[Task prompt]: Write out all of the records exactly once more and skip the images.

╭─ Material provided

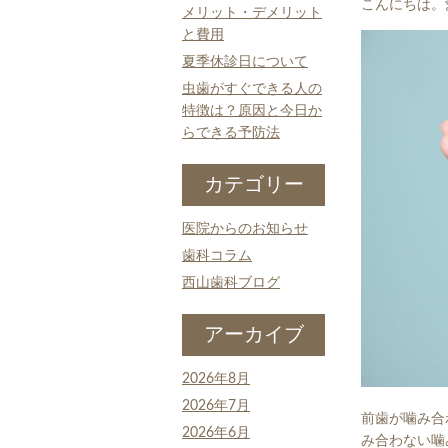
こんにちは。
メリット・デメリット
と費用
夏季休診日について
虫歯がすぐできる人の
特徴は？原因と今日か
らできる予防法
カテゴリー
医院からのお知らせ
歯科コラム
西山歯科ブログ
アーカイブ
2026年8月
2026年7月
前歯が噛み合
2026年6月
み合わない噛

╰─

[Answer for the task]:
こんにちは。
メリット・デメリット
と費用
夏季休診日について
虫歯がすぐできる人の
特徴は？原因と今日か
らできる予防法
カテゴリー
医院からのお知らせ
歯科コラム
西山歯科ブログ
アーカイブ
2026年8月
2026年7月
前歯が噛み合
2026年6月
み合わない噛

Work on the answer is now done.